4. ### MikeaberWell-Known Member

Howdee

Hi Rookie...
Yes, exponential. On the scientific view of your Microsoft Windows calculator, it is the x^y function. To get the inversion, use the 1/x function.

From a "winning" point of view using 47% as the frequency (the "Y" in the equation) you get

1 hand 1:2.12 or you'll win about 1 hand every 2 hands
2 hands 1:4.52 after winning 1 hand, you will win the next 1 our of every 4.5
3 hands 1:9.63
4 hands 1:20.49

A friend of mine gave me another list that could be off because of my assummed 47% / 53% split between dealer and any specific player:

2 ------ .2304 ------1 vs 3
3 ------ .1106 ----- 1 vs 8
4 ------ .0531 ----- 1 vs 18
5 ----- .0255 ----- 1 vs 38
6 ------ .0122 ----- 1 vs 81
7 ----- .0059 ------ 1 vs 168
8 ----- .0028 ------ 1 vs 356
9 ----- .0014 ------ 1 vs 713
10 ----- .0006 ------ 1 vs 1666
11 ----- .0003 ------ 1 vs 3332
12 ----- .0001 ------ 1 vs 9999

Keep in mind, these are for winning a given number of hands consecutively, not loosing as you would be interested in with Martingale negative progression. You loose more often than you win in Blackjack.

5. ### cheaney97Member

I'm not sure why you guys are using 47% as the probability for the player winning a hand and 53% as the probability for the dealer winning a hand. Isn't the correct probability for the player winning a hand 49.64% (Las Vegas 6-deck rules) and the probability for the dealer winning a hand 50.36%?

Here are the numbers

cheaney, It sounds like you are trying to back into the win/loss percentages by using the house edge.

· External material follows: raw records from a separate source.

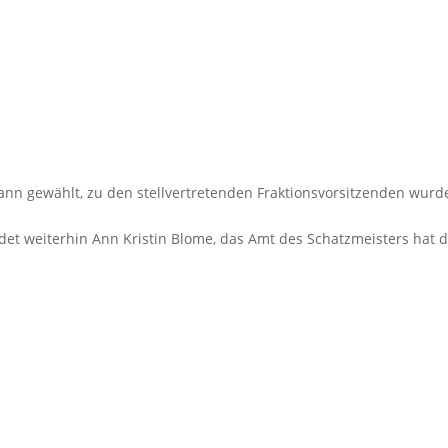
ann gewählt, zu den stellvertretenden Fraktionsvorsitzenden wurd
det weiterhin Ann Kristin Blome, das Amt des Schatzmeisters hat d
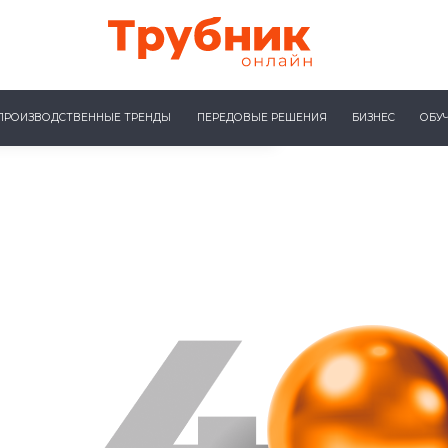
ПРОИЗВОДСТВЕННЫЕ ТРЕНДЫ
ПЕРЕДОВЫЕ РЕШЕНИЯ
БИЗНЕС
ОБУ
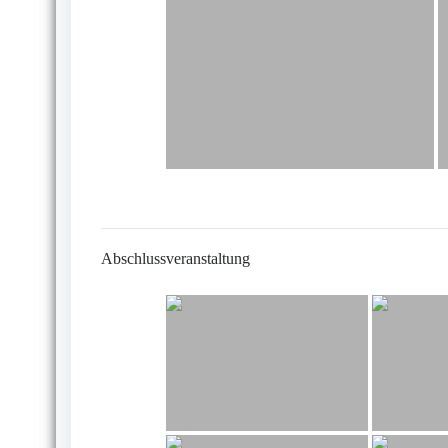
Abschlussveranstaltung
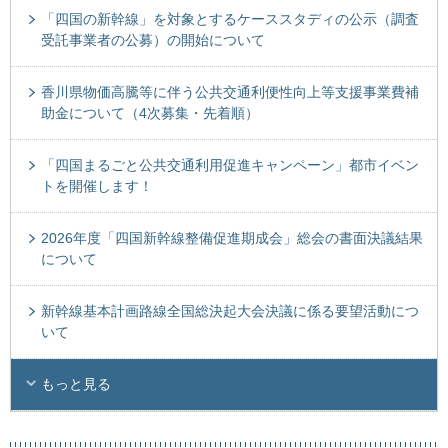
「四国の新幹線」を対象とするケーススタディの公示（調査
受託事業者の公募）の開始について
香川県物価高騰等に伴う公共交通利便性向上等支援事業費補
助金について（4次募集・先着順）
「四国まるごと公共交通利用促進キャンペーン」都市イベン
トを開催します！
2026年度「四国新幹線整備促進期成会」総会の書面決議結果
について
新幹線基本計画路線全国総決起大会決議に係る要望活動につ
いて
もっと見る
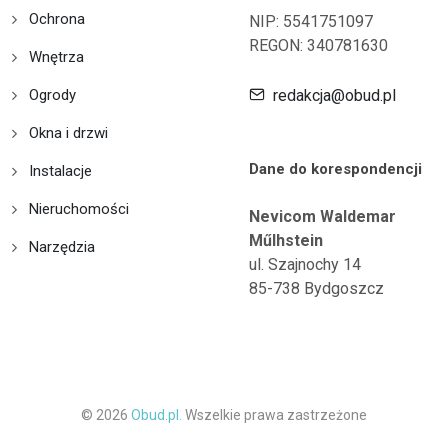
Ochrona
NIP: 5541751097
REGON: 340781630
Wnętrza
Ogrody
redakcja@obud.pl
Okna i drzwi
Dane do korespondencji
Instalacje
Nieruchomości
Nevicom Waldemar
Műlhstein
Narzędzia
ul. Szajnochy 14
85-738 Bydgoszcz
© 2026
Obud.pl.
Wszelkie prawa zastrzeżone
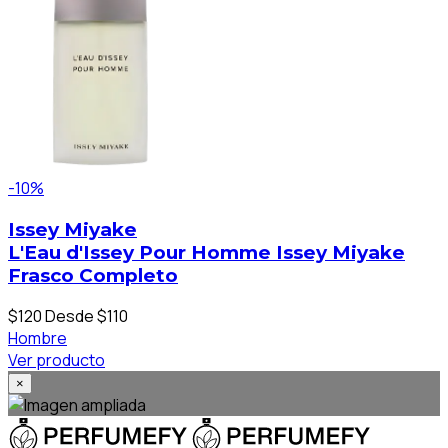
-10%
Issey Miyake
L'Eau d'Issey Pour Homme Issey Miyake
Frasco Completo
$120
Desde $110
Hombre
Ver producto
×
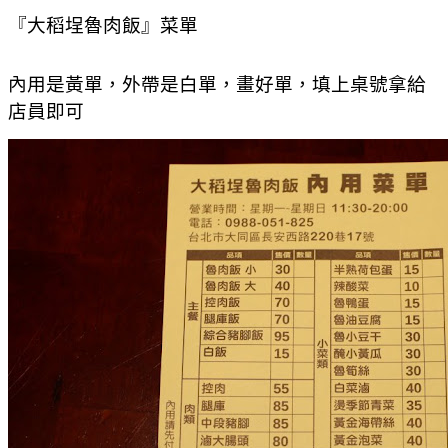
『大稻埕魯肉飯』菜單
內用是黃單，外帶是白單，畫好單，填上桌號拿給
店員即可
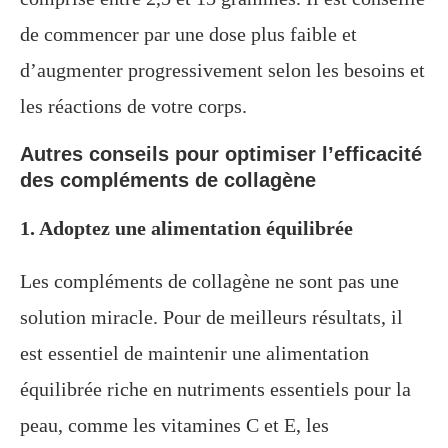
de commencer par une dose plus faible et
d’augmenter progressivement selon les besoins et
les réactions de votre corps.
Autres conseils pour optimiser l’efficacité
des compléments de collagène
1. Adoptez une alimentation équilibrée
Les compléments de collagène ne sont pas une
solution miracle. Pour de meilleurs résultats, il
est essentiel de maintenir une alimentation
équilibrée riche en nutriments essentiels pour la
peau, comme les vitamines C et E, les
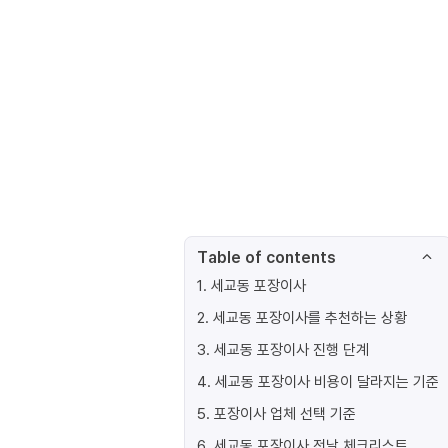
Table of contents
1
.
세교동 포장이사
2
.
세교동 포장이사를 추천하는 상황
3
.
세교동 포장이사 진행 단계
4
.
세교동 포장이사 비용이 달라지는 기준
5
.
포장이사 업체 선택 기준
6
.
세교동 포장이사 전날 체크리스트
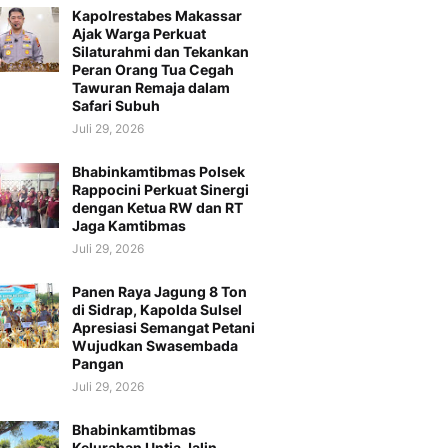
Kapolrestabes Makassar
Ajak Warga Perkuat
Silaturahmi dan Tekankan
Peran Orang Tua Cegah
Tawuran Remaja dalam
Safari Subuh
Juli 29, 2026
Bhabinkamtibmas Polsek
Rappocini Perkuat Sinergi
dengan Ketua RW dan RT
Jaga Kamtibmas
Juli 29, 2026
Panen Raya Jagung 8 Ton
di Sidrap, Kapolda Sulsel
Apresiasi Semangat Petani
Wujudkan Swasembada
Pangan
Juli 29, 2026
Bhabinkamtibmas
Kelurahan Untia Jalin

Blackjack is more complicated than that.

For a basic strategy player, if we count every hand with a net overall profit as a win, every hand with a breakeven outcome as a push, and every hand with a net loss as a loss, we get the following percentages for a typical 6-deck game:

Win: 43.3%
Push: 8.8%
Lose: 47.9%

If you look at just those numbers, the game looks very expensive. But, some of those wins are blackjacks paying 3:2, as well as multiple wins due to doubles and splits.

For purposes of figuring win or loss streaks, most players would choose to ignore pushes. If you eliminate pushes, that leaves 91.2% of hands. Of that, the ratio of wins to losses is 47.5% to 52.5%.

That's where the aforementioned 47% number comes from, though rounding could yield 48% here as well.

Here's another reason that the Martingale progression sucks, particularly for blackjack. This win percentage assumes you're willing to play correct basic strategy. What happens if you're in a big losing streak of your Martingale and your next bet is supposed to be \$500. If you get a string of 8s against a dealer ten followed up with 3s on each, are you willling to risk \$4000 on four hands plus doubles?

(The knowledgeable reader may note that splits in this example increase your percentage chance of winning, but the doubles actually reduce the win percentage but make more cash. Chill out, it's an example!)